Showing posts with label Places. Show all posts
Showing posts with label Places. Show all posts

Friday, January 25, 2013

The Sarai of Nur Mahal

The Sarai of Nur Mahal was built on the orders of Noor Jahan, one of the wives of Jahangir, the fourth Mughal emperor, and the power behind the throne. It was completed in 1620-21 A.D. Constructed on the old GT road connecting Delhi and Lahore, it seems to be quite well known in Punjab, not least because it is now situated in the middle of the town.

Till a few decades ago, the government school was located inside the sarai, and its bricks were being used to build houses.
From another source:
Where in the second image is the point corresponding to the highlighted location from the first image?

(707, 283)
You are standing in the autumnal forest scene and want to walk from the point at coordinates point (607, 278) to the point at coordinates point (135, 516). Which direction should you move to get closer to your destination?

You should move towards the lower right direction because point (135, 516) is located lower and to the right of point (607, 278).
The Archaeological Department has taken over its maintenance now and while some parts seem incongruously shiny and new compared to the original, it is still a job well done, besides providing a walking space for the people of Nur Mahal.
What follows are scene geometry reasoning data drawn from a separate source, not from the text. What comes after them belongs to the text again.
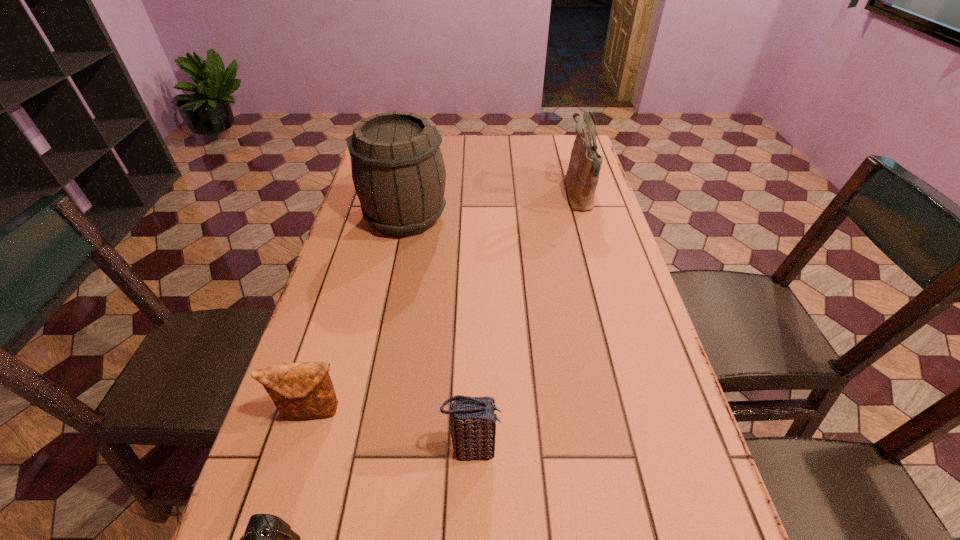 Image resolution: width=960 pixels, height=540 pixels. In order to click on vacant region located 0.090m on the open side of the third nearest object in this screenshot , I will do `click(294, 474)`.

Where is `wine bucket at the left edge`? The image size is (960, 540). wine bucket at the left edge is located at coordinates (398, 171).

Find the location of a particular element. clutch bag located in the left edge section of the desktop is located at coordinates (304, 390).

Where is `object that is at the right edge`? This screenshot has width=960, height=540. object that is at the right edge is located at coordinates (582, 176).

Where is `vacant space at the far edge`? vacant space at the far edge is located at coordinates (505, 160).

This screenshot has height=540, width=960. I want to click on free region at the left edge of the desktop, so click(x=311, y=453).

This screenshot has height=540, width=960. I want to click on vacant space at the right edge, so click(x=613, y=422).

The image size is (960, 540). Find the location of `vacant space at the far right corner of the desktop`. vacant space at the far right corner of the desktop is located at coordinates (554, 151).

The width and height of the screenshot is (960, 540). What are the coordinates of `unoccupied area between the farthest clutch bag and the second nearest object` in the screenshot? It's located at (393, 430).

You are a GUI agent. You are given a task and a screenshot of the screen. Output one action in this format:
    pyautogui.click(x=<x>, y=<y>)
    Task: Click on the free point between the wine bucket and the rightmost object
    
    Given the screenshot: What is the action you would take?
    pyautogui.click(x=492, y=206) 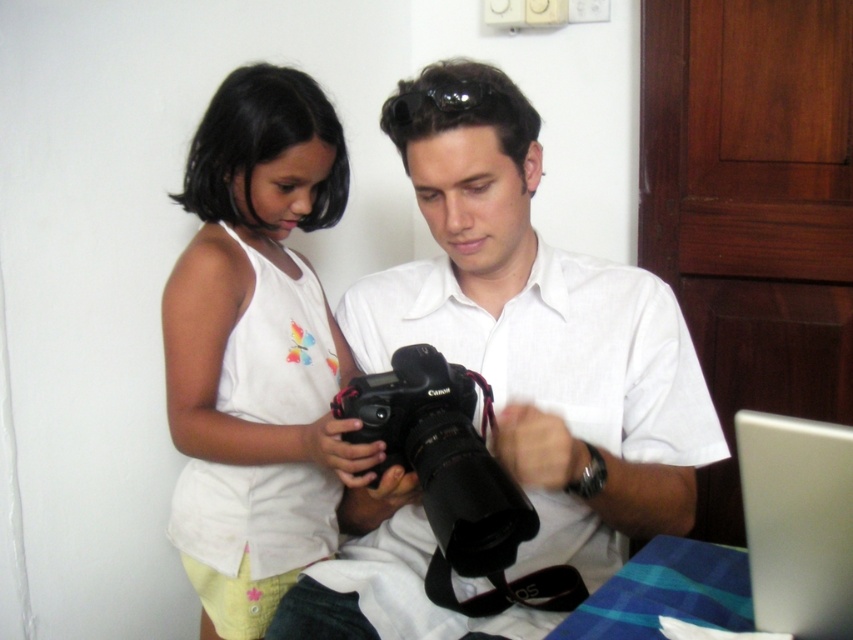 Question: Can you confirm if white cotton tank top at upper left is bigger than white glossy laptop at lower right?

Choices:
 (A) yes
 (B) no

Answer: (A)

Question: Which of the following is the closest to the observer?

Choices:
 (A) white glossy laptop at lower right
 (B) black matte camera at center
 (C) matte black camera at center
 (D) white cotton tank top at upper left

Answer: (A)

Question: Which object is the closest to the white glossy laptop at lower right?

Choices:
 (A) white cotton tank top at upper left
 (B) matte black camera at center
 (C) black matte camera at center

Answer: (C)

Question: Can you confirm if matte black camera at center is smaller than white cotton tank top at upper left?

Choices:
 (A) yes
 (B) no

Answer: (B)

Question: Which point appears closest to the camera in this image?

Choices:
 (A) (196, 268)
 (B) (495, 508)
 (C) (814, 522)

Answer: (C)

Question: Is matte black camera at center positioned in front of white cotton tank top at upper left?

Choices:
 (A) yes
 (B) no

Answer: (B) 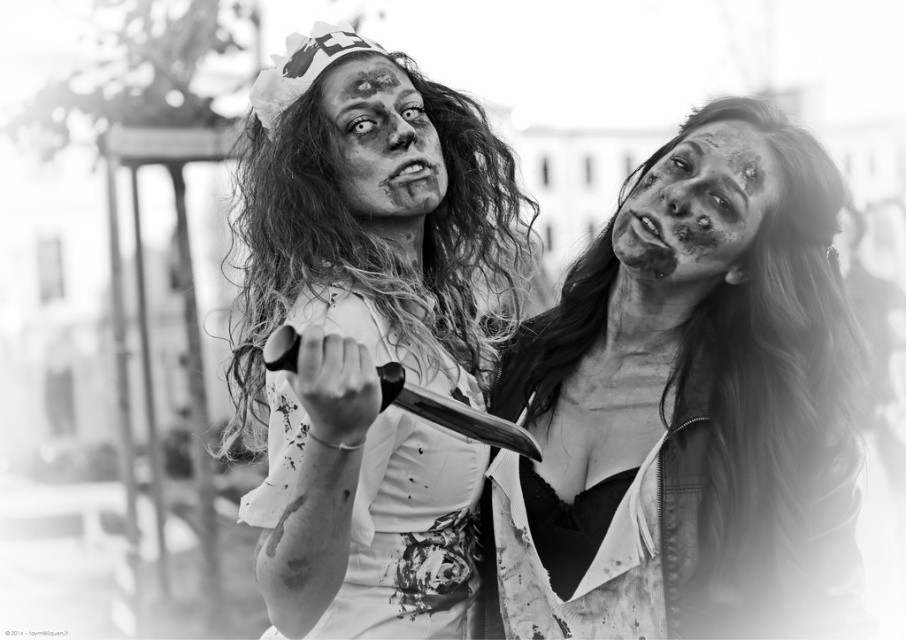 Question: Which object appears closest to the camera in this image?

Choices:
 (A) white textured dress at center
 (B) matte white face at center

Answer: (A)

Question: Estimate the real-world distances between objects in this image. Which object is closer to the matte white dress at center?

Choices:
 (A) matte skin face at right
 (B) matte white jacket at center
 (C) matte white face at center

Answer: (C)

Question: Can you confirm if white textured dress at center is smaller than matte white face at center?

Choices:
 (A) yes
 (B) no

Answer: (B)

Question: From the image, what is the correct spatial relationship of matte white jacket at center in relation to matte white dress at center?

Choices:
 (A) below
 (B) above

Answer: (A)

Question: Which of the following is the closest to the observer?

Choices:
 (A) white textured dress at center
 (B) matte white jacket at center
 (C) matte white face at center

Answer: (A)

Question: Where is matte white jacket at center located in relation to matte skin face at right in the image?

Choices:
 (A) above
 (B) below

Answer: (B) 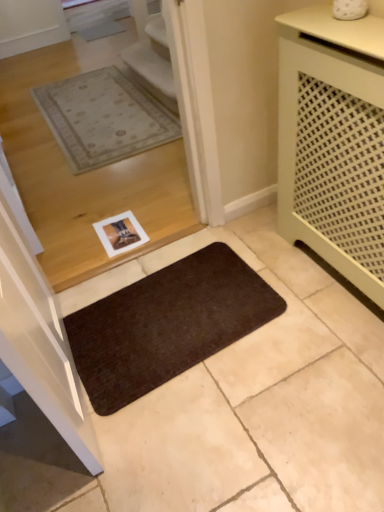 Identify the location of free space in front of brown matte mat at lower center. (201, 434).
Western Gate - August 2012
Photograph by Henry Hardy Cole (or possibly Joseph David Beglar) in the 1870s of the Western Gate to the Sarai. Source: http://www.bl.uk/
A view from the tower looking towards the arched gateway, with the town beyond - Photograph by Henry Hardy Cole (or possibly Joseph David Beglar) in the 1870s. Source: http://www.bl.uk/
Alexander Cunningham visited Nur Mahal during his Tour through Punjab in 1878-79 and provides a description of the complex -

"The Sarai is 551 square feet outside, including the octagonal towers at the corner. The western gateway is a double storeyed building faced on the outside with red sandstone from the Fatehpur Sikri quarries. The whole front is divided into panels ornamented with sculpture; but the relief is low and the workmanship coarse. There are angels and fairies, elephants and rhinoceroses, camels and horses, monkeys and peacocks, with men on horseback and archers on elephants. The sides of the gateway are in much better taste, the ornament being limited to foliated scroll-work with birds sitting on the branches. But even in this the design is much better than the execution, as there is little relief. Over the entrance there is a long inscription."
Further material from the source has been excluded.